Would you please transcribe the listing exactly, with no images?
= = = = =
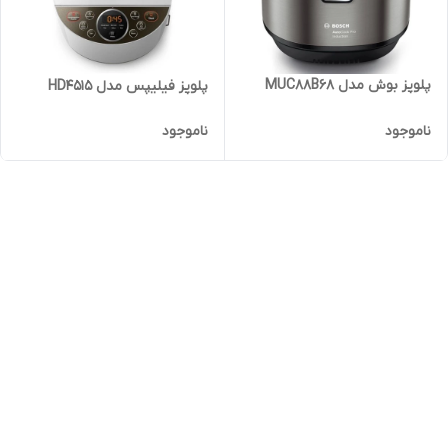
پلوپز بوش مدل MUC88B68
پلوپز فیلیپس مدل HD4515
ناموجود
ناموجود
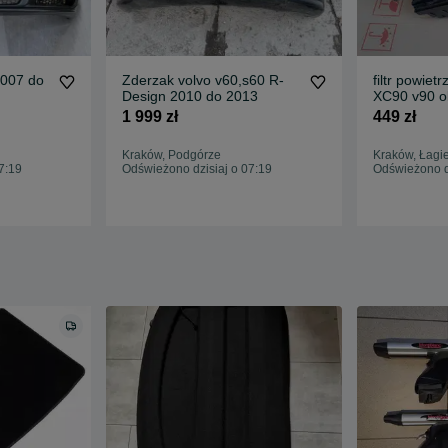
Zderzak volvo v60,s60 R-
filtr powiet
Design 2010 do 2013
XC90 v90 o
d4,D5
1 999 zł
449 zł
Kraków, Podgórze
Kraków, Łagie
7:19
Odświeżono dzisiaj o 07:19
Odświeżono dz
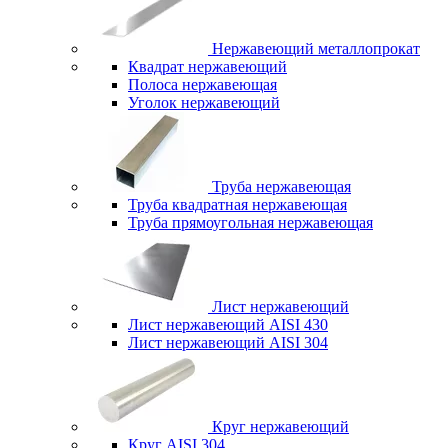
Нержавеющий металлопрокат
Квадрат нержавеющий
Полоса нержавеющая
Уголок нержавеющий
Труба нержавеющая
Труба квадратная нержавеющая
Труба прямоугольная нержавеющая
Лист нержавеющий
Лист нержавеющий AISI 430
Лист нержавеющий AISI 304
Круг нержавеющий
Круг AISI 304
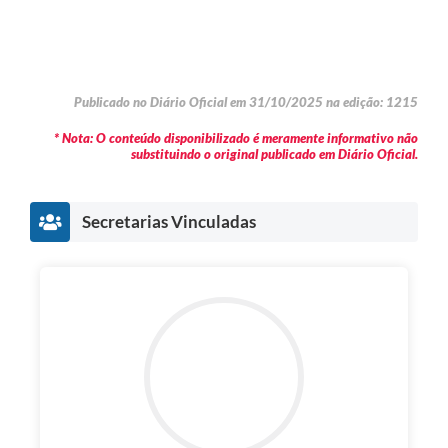
Publicado no Diário Oficial em 31/10/2025 na edição: 1215
* Nota: O conteúdo disponibilizado é meramente informativo não
substituindo o original publicado em Diário Oficial.
Secretarias Vinculadas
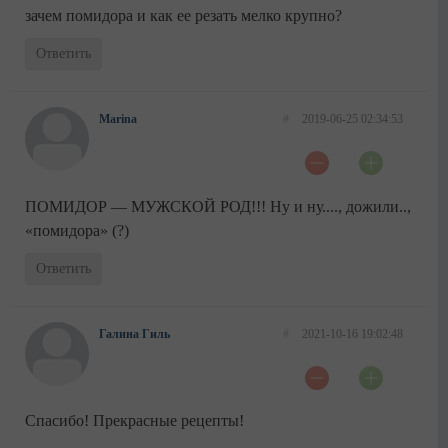
зачем помидора и как ее резать мелко крупно?
Ответить
Marina
#
2019-06-25 02:34:53
ПОМИДОР — МУЖСКОЙ РОД!!! Ну и ну...., дожили..,
«помидора» (?)
Ответить
Галина Гиль
#
2021-10-16 19:02:48
Спасибо! Прекрасные рецепты!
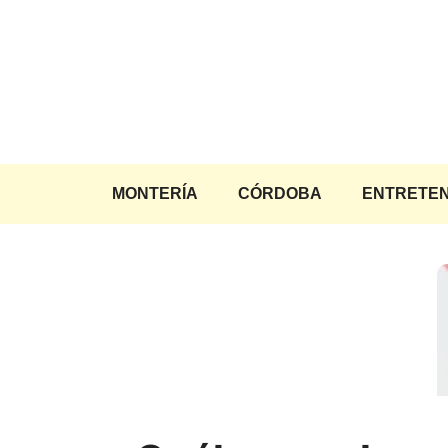
Saltar
al
contenido
MONTERÍA
CÓRDOBA
ENTRETEN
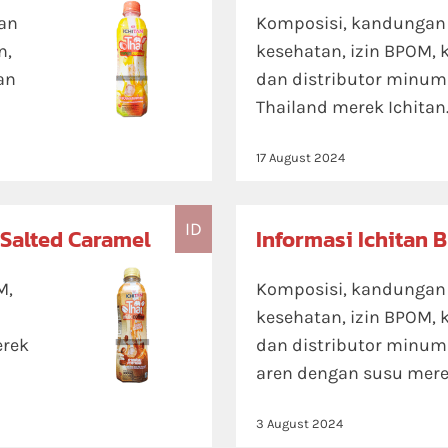
tan
Komposisi, kandungan n
n,
kesehatan, izin BPOM, 
an
dan distributor minuma
Thailand merek Ichitan
17 August 2024
ID
 Salted Caramel
Informasi Ichitan 
M,
Komposisi, kandungan n
kesehatan, izin BPOM, 
erek
dan distributor minum
aren dengan susu merek
3 August 2024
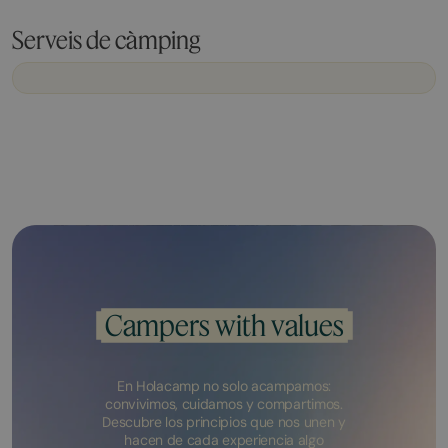
Serveis de càmping
Campers with values
En Holacamp no solo acampamos:
convivimos, cuidamos y compartimos.
Descubre los principios que nos unen y
hacen de cada experiencia algo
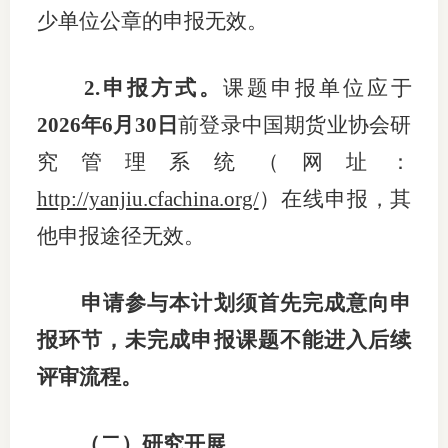
少单位公章的申报无效。
2.
申报方式
。
课题
申报
单位
应
于
202
6
年
6
月
30
日
前
登录中国期货业协会研
究管理系统（网址：
http://yanjiu.cfachina.org/
）在线申报，其
他申报途径无效。
申请参与本计划须首先完成意向申
报环节，未
完成
申报课题不能进入后续
评审流程。
（
二
）
研究开展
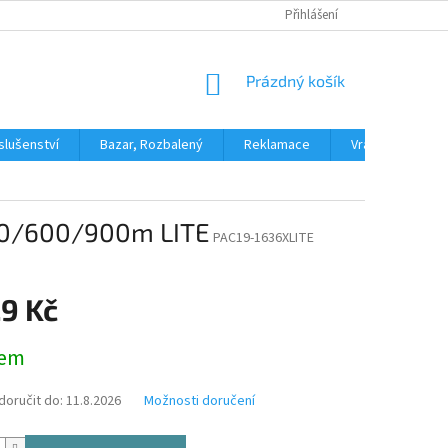
PODMÍNKY OCHRANY OSOBNÍCH ÚDAJŮ
Přihlášení
DOPRAVA A PLATBA
H
NÁKUPNÍ
Prázdný košík
KOŠÍK
slušenství
Bazar, Rozbalený
Reklamace
Vrácení zboží
300/600/900m LITE
PAC19-1636XLITE
29 Kč
dem
oručit do:
11.8.2026
Možnosti doručení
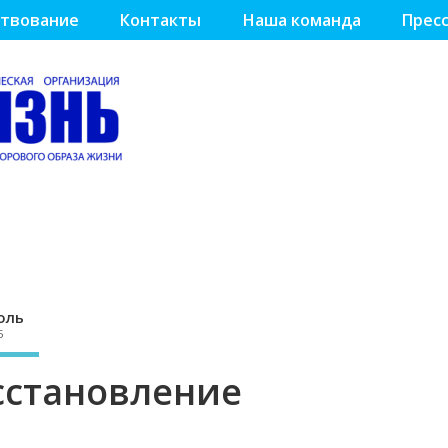
твование
Контакты
Наша команда
Пресс
оль
5
сстановление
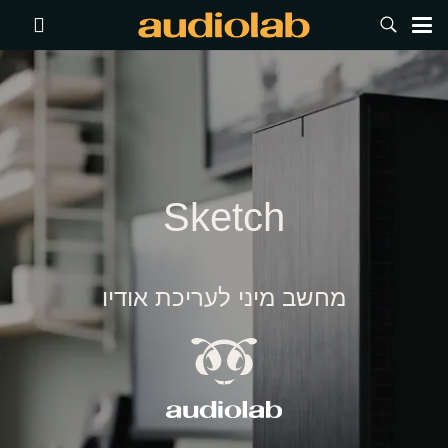
Sketch
מחשב מיני לעריכת אודיו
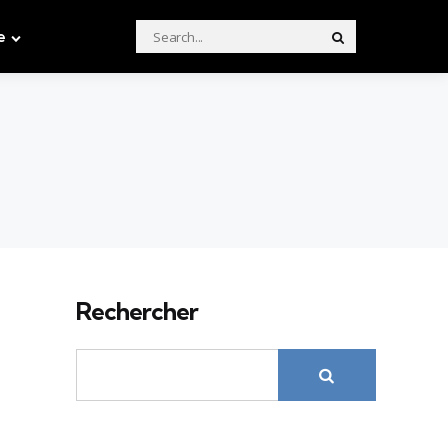
Search
e
Search
for:
Rechercher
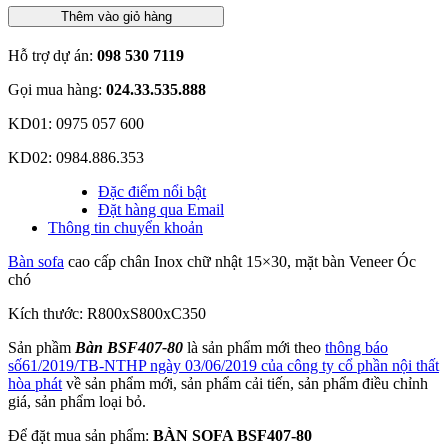
Thêm vào giỏ hàng
Hỗ trợ dự án:
098 530 7119
Gọi mua hàng:
024.33.535.888
KD01: 0975 057 600
KD02: 0984.886.353
Đặc điểm nổi bật
Đặt hàng qua Email
Thông tin chuyển khoản
Bàn sofa
cao cấp chân Inox chữ nhật 15×30, mặt bàn Veneer Óc
chó
Kích thước: R800xS800xC350
Sản phầm
Bàn BSF407-80
là sản phẩm mới theo
thông báo
số61/2019/TB-NTHP ngày 03/06/2019 của công ty cổ phần nội thất
hòa phát
về sản phẩm mới, sản phẩm cải tiến, sản phẩm điều chỉnh
giá, sản phẩm loại bỏ.
Để đặt mua sản phẩm:
BÀN SOFA BSF407-80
= = = = =
◆ SOLUTION FOR THIS EXERCISE ◆
پلوپز بوش مدل MUC88B68
پلوپز فیلیپس مدل HD4515
ناموجود
ناموجود
Zderzak volvo v60,s60 R-
filtr powiet
Design 2010 do 2013
XC90 v90 o
d4,D5
1 999 zł
449 zł
Kraków, Podgórze
Kraków, Łagie
7:19
Odświeżono dzisiaj o 07:19
Odświeżono dz
Нержавеющий металлопрокат
Квадрат нержавеющий
Полоса нержавеющая
Уголок нержавеющий
Труба нержавеющая
Труба квадратная нержавеющая
Труба прямоугольная нержавеющая
Лист нержавеющий
Лист нержавеющий AISI 430
Лист нержавеющий AISI 304
Круг нержавеющий
Круг AISI 304
Publicado no Diário Oficial em 31/10/2025 na edição: 1215
* Nota: O conteúdo disponibilizado é meramente informativo não
substituindo o original publicado em Diário Oficial.
Secretarias Vinculadas
зачем помидора и как ее резать мелко крупно?
Ответить
Marina
#
2019-06-25 02:34:53
ПОМИДОР — МУЖСКОЙ РОД!!! Ну и ну...., дожили..,
«помидора» (?)
Ответить
Галина Гиль
#
2021-10-16 19:02:48
Спасибо! Прекрасные рецепты!
Saltar
al
contenido
MONTERÍA
CÓRDOBA
ENTRETEN
tan
Komposisi, kandungan n
n,
kesehatan, izin BPOM, 
an
dan distributor minuma
Thailand merek Ichitan
17 August 2024
ID
 Salted Caramel
Informasi Ichitan 
M,
Komposisi, kandungan n
kesehatan, izin BPOM, 
erek
dan distributor minum
aren dengan susu merek
3 August 2024
Serveis de càmping
Campers with values
En Holacamp no solo acampamos:
convivimos, cuidamos y compartimos.
Descubre los principios que nos unen y
hacen de cada experiencia algo
少单位公章的申报无效。
2.
申报方式
。
课题
申报
单位
应
于
202
6
年
6
月
30
日
前
登录中国期货业协会研
究管理系统（网址：
http://yanjiu.cfachina.org/
）在线申报，其
他申报途径无效。
申请参与本计划须首先完成意向申
报环节，未
完成
申报课题不能进入后续
评审流程。
（
二
）
研究开展
PODMÍNKY OCHRANY OSOBNÍCH ÚDAJŮ
Přihlášení
DOPRAVA A PLATBA
H
NÁKUPNÍ
Prázdný košík
KOŠÍK
slušenství
Bazar, Rozbalený
Reklamace
Vrácení zboží
300/600/900m LITE
PAC19-1636XLITE
29 Kč
dem
oručit do:
11.8.2026
Možnosti doručení
твование
Контакты
Наша команда
Пресс
оль
5
сстановление
Sketch
מחשב מיני לעריכת אודיו
Search
e
Search
for:
Rechercher
Thêm vào giỏ hàng
Hỗ trợ dự án:
098 530 7119
Gọi mua hàng:
024.33.535.888
KD01: 0975 057 600
KD02: 0984.886.353
Đặc điểm nổi bật
Đặt hàng qua Email
Thông tin chuyển khoản
Bàn sofa
cao cấp chân Inox chữ nhật 15×30, mặt bàn Veneer Óc
chó
Kích thước: R800xS800xC350
Sản phầm
Bàn BSF407-80
là sản phẩm mới theo
thông báo
số61/2019/TB-NTHP ngày 03/06/2019 của công ty cổ phần nội thất
hòa phát
về sản phẩm mới, sản phẩm cải tiến, sản phẩm điều chỉnh
giá, sản phẩm loại bỏ.
Để đặt mua sản phẩm:
BÀN SOFA BSF407-80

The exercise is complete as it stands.